[Stored data entries]
______________________________
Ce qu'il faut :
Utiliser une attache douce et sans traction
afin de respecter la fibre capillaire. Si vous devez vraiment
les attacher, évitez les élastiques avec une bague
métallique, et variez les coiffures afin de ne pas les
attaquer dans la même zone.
______________________________
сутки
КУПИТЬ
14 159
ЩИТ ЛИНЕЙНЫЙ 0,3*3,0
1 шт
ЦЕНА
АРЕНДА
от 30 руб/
______________________________
• **Try it**
Lines containing the word "afin" are to be pulled from the records and copied.

• **Result of this exercise**
afin de respecter la fibre capillaire. Si vous devez vraiment
métallique, et variez les coiffures afin de ne pas les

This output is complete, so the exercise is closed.